Adrian’s inspirational message to Ukrainian companies is imprinted in the title of the seminar he has delivered in Kharkiv this July. It says, “David wins: Discipline of Asymmetric Competition.” One can easily figure out that Adrian refers to the biblical story of young David who has defeated Philistine giant Goliath in single combat. So, as Mr. Slywotzky believes, Ukrainian businesses face the asymmetric competition against their much stronger global adversaries. And they can win.
According to seminar organizers – Lviv Business School, – we live and create our companies in a world of asymmetric competition. Very small teams create enormous added value and win over large-scale opponents in various fields. Why and how does it happen?
In a nutshell, it’s all about the alchemy of business design that turns things around us into capital that generates profit, creates wealth and value.
Here are some plug-and-play takeaways from the seminar.
So, as a first step, take business design seriously. Only the companies that clearly understand where and how they make a profit can go global successfully. This is the axiom. And it is a self-test.

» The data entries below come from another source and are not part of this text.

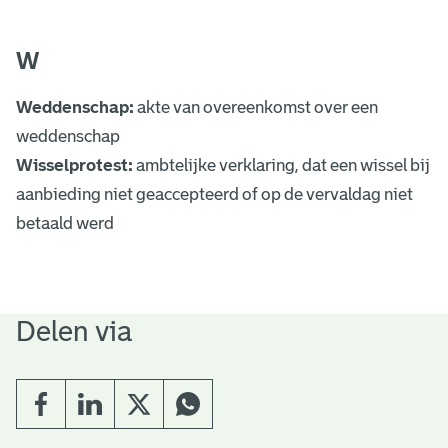
W
Weddenschap:
akte van overeenkomst over een
weddenschap
Wisselprotest:
ambtelijke verklaring, dat een wissel bij
aanbieding niet geaccepteerd of op de vervaldag niet
betaald werd
Delen via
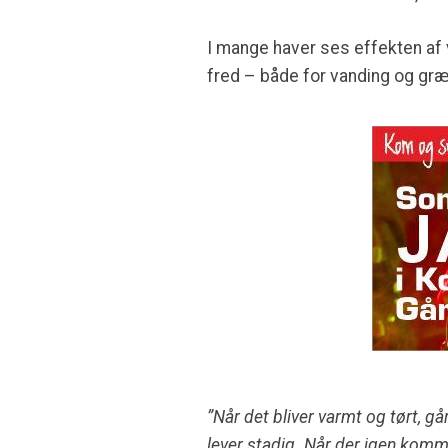
I mange haver ses effekten af 
fred – både for vanding og gr
”Når det bliver varmt og tørt, gå
lever stadig. Når der igen komme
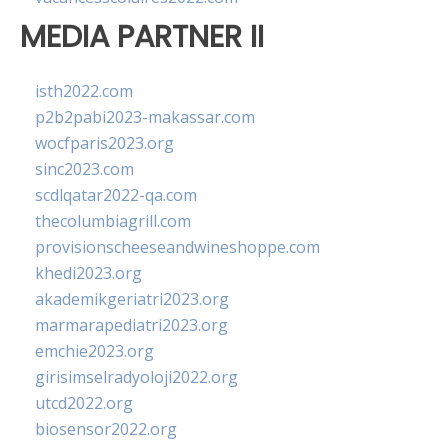
MEDIA PARTNER II
isth2022.com
p2b2pabi2023-makassar.com
wocfparis2023.org
sinc2023.com
scdlqatar2022-qa.com
thecolumbiagrill.com
provisionscheeseandwineshoppe.com
khedi2023.org
akademikgeriatri2023.org
marmarapediatri2023.org
emchie2023.org
girisimselradyoloji2022.org
utcd2022.org
biosensor2022.org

If the very question about identifying the profit model for the business seems to someone as a banality or commonplace, this is a strong sign of so-called unconscious incompetence. And the good news for such a person is that he or she has yet to discover the enormous power of business design!
Second, think in terms of the reversed value chain. That is, start not with the value you believe to offer, but find out what do your customers need. As one of the tools, Mr. Slywotzky suggests creating a customer hassle map. Actually, “hassle map” is a concept coined by Adrian Slywotzky himself. In an Inc. interview, he explained, “Whether you’re talking about a consumer or a corporation, a hassle map defines all of the actual steps that characterize the negative experiences of the customer.” In other words, determine the customer’s pain, engineer the reliever and turn this into your profit.

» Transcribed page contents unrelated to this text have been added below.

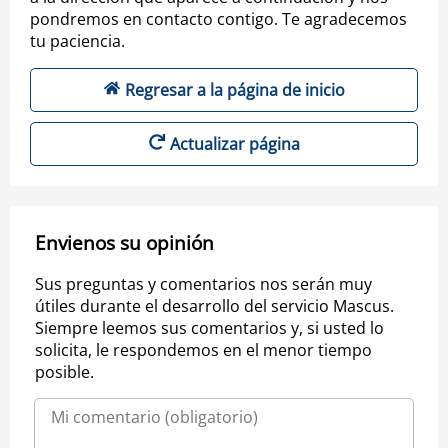
pondremos en contacto contigo. Te agradecemos
tu paciencia.
Regresar a la página de inicio
Actualizar página
Envienos su opinión
Sus preguntas y comentarios nos serán muy
útiles durante el desarrollo del servicio Mascus.
Siempre leemos sus comentarios y, si usted lo
solicita, le respondemos en el menor tiempo
posible.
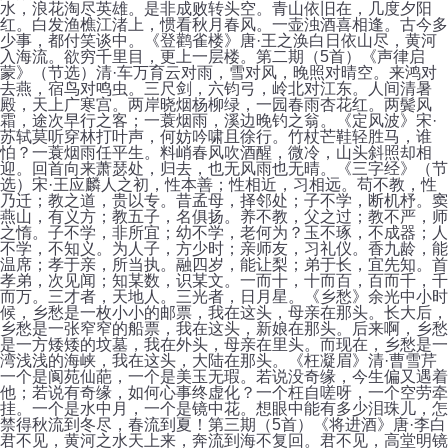
水，浪花淘尽英雄。是非成败转头空。青山依旧在，几度夕阳
红。白发渔樵江渚上，惯看秋月春风。一壶浊酒喜相逢。古今多
少事，都付笑谈中。《登鹳雀楼》唐·王之涣白日依山尽，黄河
入海流。欲穷千里目，更上一层楼。第二期（5首）《声律启
蒙》（节选）清·车万育云对雨，雪对风，晚照对晴空。来鸿对
去燕，宿鸟对鸣虫。三尺剑，六钧弓，岭北对江东。人间清暑
殿，天上广寒宫。两岸晓烟杨柳绿，一园春雨杏花红。两鬓风
霜，途次早行之客；一蓑烟雨，溪边晚钓之翁。《定风波》宋·
苏轼莫听穿林打叶声，何妨吟啸且徐行。竹杖芒鞋轻胜马，谁
怕？一蓑烟雨任平生。料峭春风吹酒醒，微冷，山头斜照却相
迎。回首向来萧瑟处，归去，也无风雨也无晴。《三字经》（节
选）宋·王应麟人之初，性本善；性相近，习相远。苟不教，性
乃迁；教之道，贵以专。昔孟母，择邻处；子不学，断机杼。窦
燕山，有义方；教五子，名俱扬。养不教，父之过；教不严，师
之惰。子不学，非所宜；幼不学，老何为？玉不琢，不成器；人
不学，不知义。为人子，方少时；亲师友，习礼仪。香九龄，能
温席；孝于亲，所当执。融四岁，能让梨；弟于长，宜先知。首
孝弟，次见闻；知某数，识某文。一而十，十而百，百而千，千
而万。三才者，天地人。三光者，日月星。《乡愁》余光中小时
候，乡愁是一枚小小的邮票，我在这头，母亲在那头。长大后，
乡愁是一张窄窄的船票，我在这头，新娘在那头。后来啊，乡愁
是一方矮矮的坟墓，我在外头，母亲在里头。而现在，乡愁是一
湾浅浅的海峡，我在这头，大陆在那头。《枉凝眉》清·曹雪芹
一个是阆苑仙葩，一个是美玉无瑕。若说没奇缘，今生偏又遇着
他；若说有奇缘，如何心事终虚化？一个枉自嗟呀，一个空劳牵
挂。一个是水中月，一个是镜中花。想眼中能有多少泪珠儿，怎
禁得秋流到冬尽，春流到夏！第三期（5首）《将进酒》唐·李白
君不见，黄河之水天上来，奔流到海不复回。君不见，高堂明镜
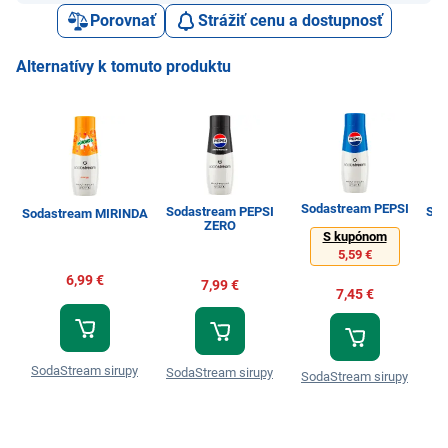
Porovnať
Strážiť cenu a dostupnosť
Alternatívy k tomuto produktu
Sodastream PEPSI
Sodastream PEPSI
Sod
Sodastream MIRINDA
ZERO
S kupónom
5,59 €
6,99 €
7,99 €
7,45 €
SodaStream sirupy
SodaStream sirupy
S
SodaStream sirupy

Next, seek the ways to make competitor’s strengths and your weaknesses irrelevant. Well, at first this sounds very much like Sun Tzu prophecies, nice and paradoxical, but unclear how to implement. But Adrian Slywotzky easily explains how this general rule can be creatively applied to SWOT-analysis, which, we have to admit, many companies do in a thoughtless and resultless manner following the strategic planning formal procedure prescribed by business school professors or textbooks. The trick is, after identifying the strengths of competitors and your weaknesses, think about the circumstances when all of them do not matter. Still got the questions? Make a pause, watch Ocean’s Eleven for the inspiration.

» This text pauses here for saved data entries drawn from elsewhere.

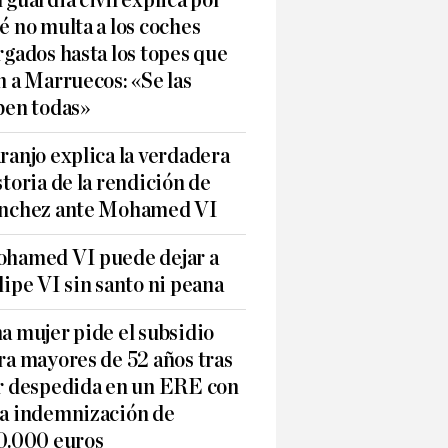
 guardia civil explica por
é no multa a los coches
rgados hasta los topes que
n a Marruecos: «Se las
ben todas»
ranjo explica la verdadera
storia de la rendición de
nchez ante Mohamed VI
hamed VI puede dejar a
lipe VI sin santo ni peana
a mujer pide el subsidio
ra mayores de 52 años tras
r despedida en un ERE con
a indemnización de
0.000 euros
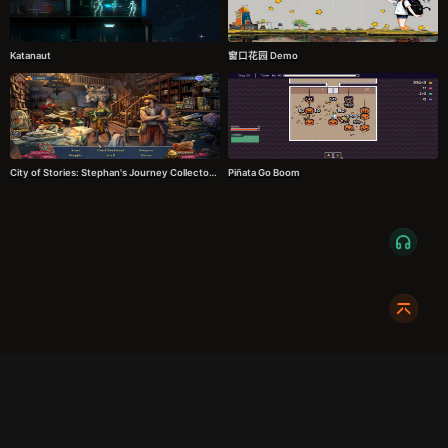
Katanaut
窗口花园 Demo
City of Stories: Stephan's Journey Collector's Edition
Piñata Go Boom
服务条款
隐私政策
发货条款
关于我们
成都明耀成科技有限公司
成都高新区新裕路466号1栋1单元15层1516
蜀ICP备2024108046号-1
关注我们:
友情链接:
奇游加速器
724Claw永动虾
暴喵修复匠
游侠网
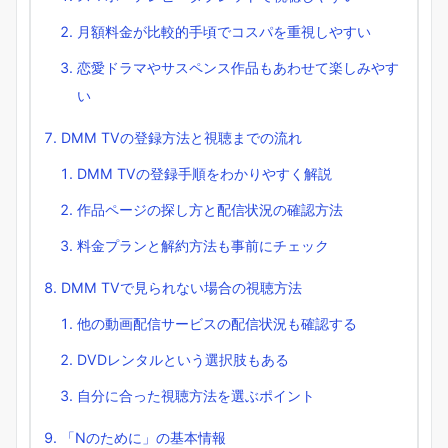
月額料金が比較的手頃でコスパを重視しやすい
恋愛ドラマやサスペンス作品もあわせて楽しみやす
い
DMM TVの登録方法と視聴までの流れ
DMM TVの登録手順をわかりやすく解説
作品ページの探し方と配信状況の確認方法
料金プランと解約方法も事前にチェック
DMM TVで見られない場合の視聴方法
他の動画配信サービスの配信状況も確認する
DVDレンタルという選択肢もある
自分に合った視聴方法を選ぶポイント
「Nのために」の基本情報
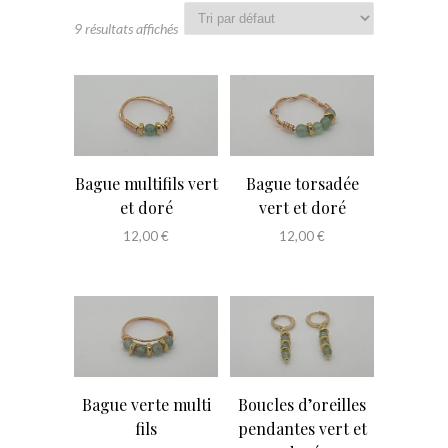
9 résultats affichés
Bague multifils vert
Bague torsadée
et doré
vert et doré
12,00
€
12,00
€
Bague verte multi
Boucles d’oreilles
fils
pendantes vert et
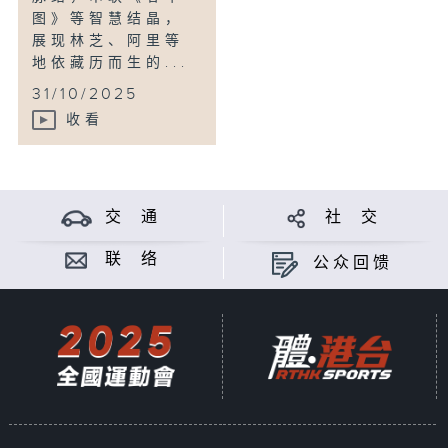
图》等智慧结晶，
展现林芝、阿里等
地依藏历而生的...
31/10/2025
收看
交 通
社 交
联 络
公众回馈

Further, master the magic of the business levers. Actually, they are the ones that allow you to crack your competitors’ dominant positions. In other words, if you are not a giant, they are the tools that will allow you to get on a shoulder of the giant. They are the tools that make your weaknesses and competitors’ strengths simultaneously irrelevant in one touch. If you are interested, ask Lviv Business School for more detail.
And, finally, learn from the great. Create your own gallery of companies that have managed to become value giants seemingly from nothing. For example, you can start with Amazon, Tesla, Apple, SpaceX, Google, Airbnb, Uber, Facebook, Alibaba, Didl, Baid, Xiaomi… There is always one or another trick you can catch. As Adrian Slywotzky recommends, learn one such company, deeply, every week. In a month, your brain will be rewired. For dramatically better results, study one per month. In a year, you will acquire Superman-like skills in analysis and action.
Will Ukrainian companies master these ideas? We just wait.